Subsampling vs batching

Hi pyro experts,
I come from the general ML/DL world, but am a noob in Bayesian methodologies. I read this Tutorial on scaling SVI to large datasets, and had a few questions on subsampling.

  • What is subsampling used for?
  • Can sub sampling be thought of as batching (as understood in frequentist ML) in the context of a large dataset?

Hi @Gandalf,

What is subsampling used for?

Subsampling in Bayesian inference is generally used when either data is too big to fit in memory, or when data is sufficiently homogeneous that it is cheaper to train looking at small minibatches.

Can sub sampling be thought of as batching (as understood in frequentist ML) in the context of a large dataset?

Yes. Actually most of the time in big models, we manually batch data just as one would do when training a neural net, and pass that in to Pyro as an explicit subsample argument to pyro.plate. However in simple models, pyro.plate provides automatic random subsampling of input data.

The one big difference between Bayesian subsampling and generic ML subsampling is that in Bayesian statistics data competes with a prior, and subsampling needs to carefully weight minibatches so that they can precisely compete with the prior, basically scaling likelihood by full_size / batch_size so the likelihood can match the prior weight.

Thanks - this makes it very clear on theoretical differences.

I am sorry, need some clarification on the above quote.
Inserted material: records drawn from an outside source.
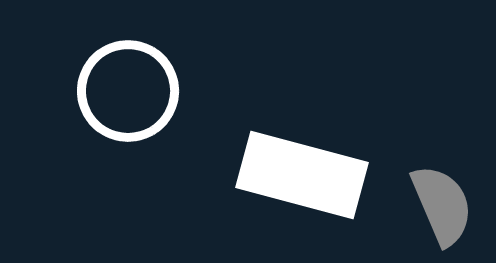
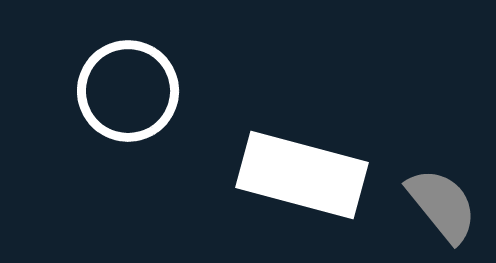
gray semicircle: rotated 16 degrees counterclockwise
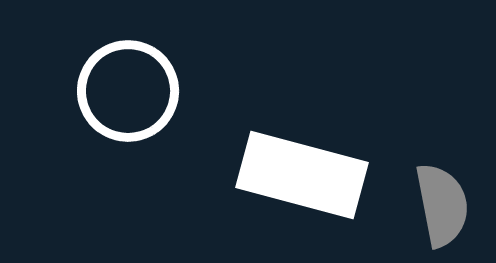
gray semicircle: rotated 28 degrees clockwise
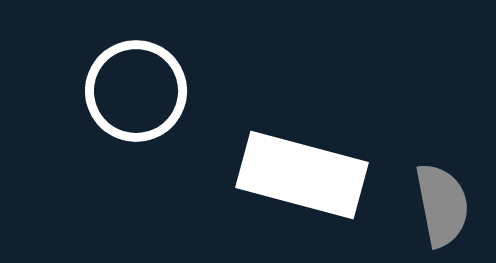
white circle: moved 8 px right
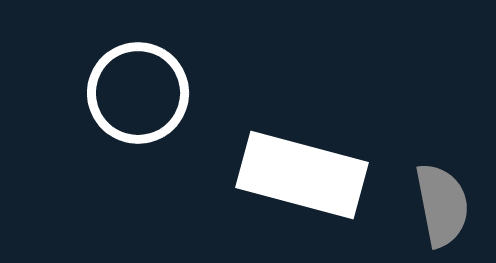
white circle: moved 2 px right, 2 px down
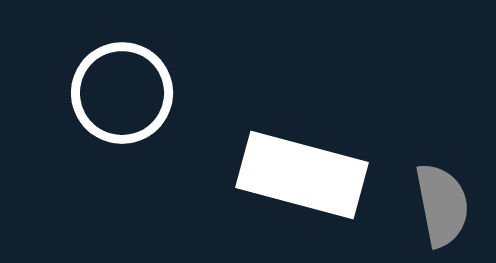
white circle: moved 16 px left
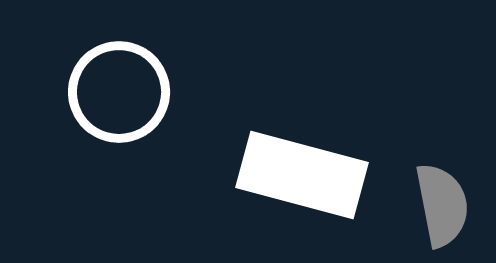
white circle: moved 3 px left, 1 px up
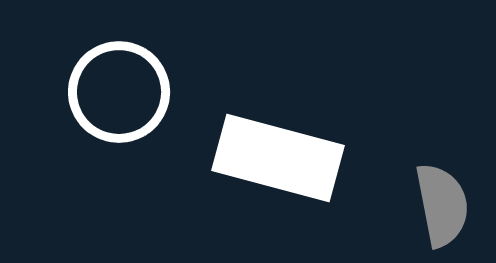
white rectangle: moved 24 px left, 17 px up
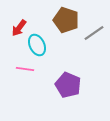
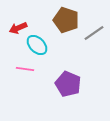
red arrow: moved 1 px left; rotated 30 degrees clockwise
cyan ellipse: rotated 20 degrees counterclockwise
purple pentagon: moved 1 px up
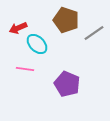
cyan ellipse: moved 1 px up
purple pentagon: moved 1 px left
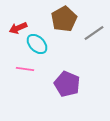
brown pentagon: moved 2 px left, 1 px up; rotated 25 degrees clockwise
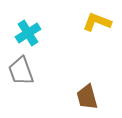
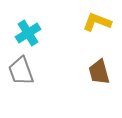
brown trapezoid: moved 12 px right, 25 px up
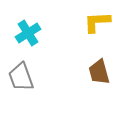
yellow L-shape: rotated 24 degrees counterclockwise
gray trapezoid: moved 6 px down
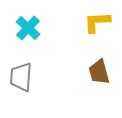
cyan cross: moved 5 px up; rotated 15 degrees counterclockwise
gray trapezoid: rotated 24 degrees clockwise
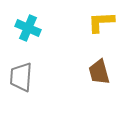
yellow L-shape: moved 4 px right
cyan cross: rotated 20 degrees counterclockwise
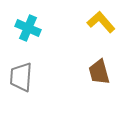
yellow L-shape: rotated 52 degrees clockwise
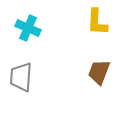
yellow L-shape: moved 4 px left; rotated 136 degrees counterclockwise
brown trapezoid: rotated 36 degrees clockwise
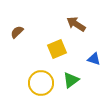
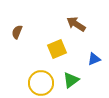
brown semicircle: rotated 24 degrees counterclockwise
blue triangle: rotated 40 degrees counterclockwise
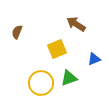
green triangle: moved 2 px left, 2 px up; rotated 18 degrees clockwise
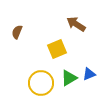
blue triangle: moved 5 px left, 15 px down
green triangle: rotated 12 degrees counterclockwise
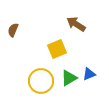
brown semicircle: moved 4 px left, 2 px up
yellow circle: moved 2 px up
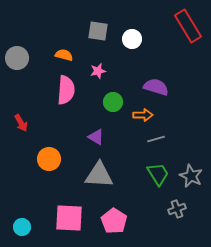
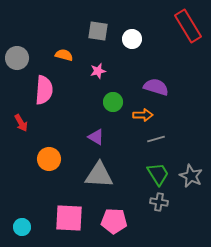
pink semicircle: moved 22 px left
gray cross: moved 18 px left, 7 px up; rotated 30 degrees clockwise
pink pentagon: rotated 30 degrees counterclockwise
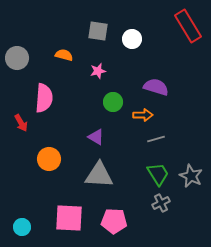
pink semicircle: moved 8 px down
gray cross: moved 2 px right, 1 px down; rotated 36 degrees counterclockwise
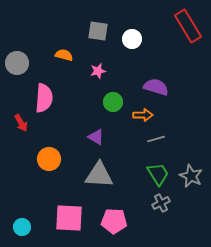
gray circle: moved 5 px down
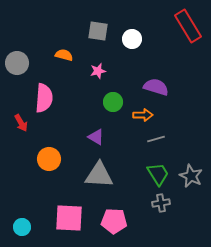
gray cross: rotated 18 degrees clockwise
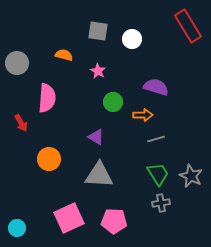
pink star: rotated 28 degrees counterclockwise
pink semicircle: moved 3 px right
pink square: rotated 28 degrees counterclockwise
cyan circle: moved 5 px left, 1 px down
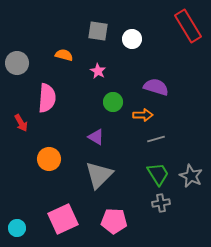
gray triangle: rotated 48 degrees counterclockwise
pink square: moved 6 px left, 1 px down
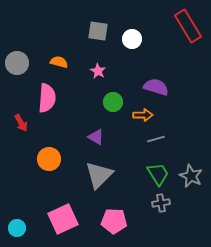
orange semicircle: moved 5 px left, 7 px down
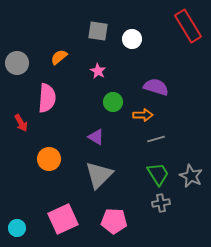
orange semicircle: moved 5 px up; rotated 54 degrees counterclockwise
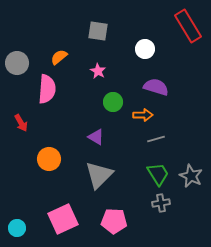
white circle: moved 13 px right, 10 px down
pink semicircle: moved 9 px up
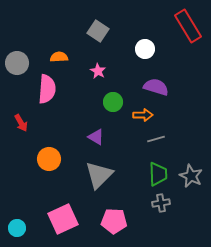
gray square: rotated 25 degrees clockwise
orange semicircle: rotated 36 degrees clockwise
green trapezoid: rotated 30 degrees clockwise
By big models I suppose you mean large Neural networks. Shouldn’t it be data size dependent?

Shouldn’t it be data size dependent?

You’re right, I’m was being a little sloppy there :slightly_smiling_face: But I do believe big data needs big models, so I generally think of the two as synonymous in Bayesian contexts. Anyway what matters most is memory footprint and op count per step, and minibatching helps with both.

@fritzo I completely agree with you on that correlation! :grinning:

one last question on this. The plate api seems to suggest two ways to mini-batch. One is using the subsample_size=mini batch size construct and another using the subsample= construct. Are they equivalent? What is subsample supposed to take?

The two methods are different in that (1) pyro.plate(..., subsample_size=_) is simpler and lets Pyro choose the minibatch, but assumes your entire data fits in memory. In this version you’ll need to slice down data tensors manually as described in the tensor shapes tutorial; whereas (2) pyro.plate(..., subsample=_) assumes you are already manually subsampling the data, which can be more useful if e.g. you are using a PyTorch data loader or you are dynamically loading or creating minibatches from a dataset that wouldn’t fit in memory.
What is subsample supposed to take?

Strictly speaking it should take a LongTensor of indices into your full dataset, indicating which batch items are selected, i.e. it should be the same as the ind tensor as returned by automatic subsampling:

with pyro.plate("my_plate", 100, 10) as ind:
   # ind is the same kind of thing you'd pass as subsample

But in almost all cases you can just pass any old tensor of the correct length, so I often simply pass the subsampled data tensor itself (rather than an index tensor into the data). Basically you just need len(subsample) to be correct to ensure that the scale factor is correctly computed.

Thanks @fritzo …This helps a lot!

This is a very very useful post. There is a lot of confusion regarding batching in pyro. @fritzo thanks for the clarifications.

As a follow up to my post here, will the following be the correct way to mini batch (just need your stamp of approval :grimacing:)

def forward(self, x, y=None):
        ''' 
        x ,y  will be pytorch tensors BATCH_LEN long
        '''
    sigma = pyro.sample("sigma", dist.Uniform(0., 10.))
     mean = self.linear(x).squeeze(-1)
     #-with pyro.plate("data", size= self.DATA_LEN, subsample_size = self.BATCH_LEN):
     with pyro.plate("data", size= self.DATA_LEN, subsample=y):
            obs = pyro.sample("obs", dist.Normal(mean, sigma), obs=y)
        return mean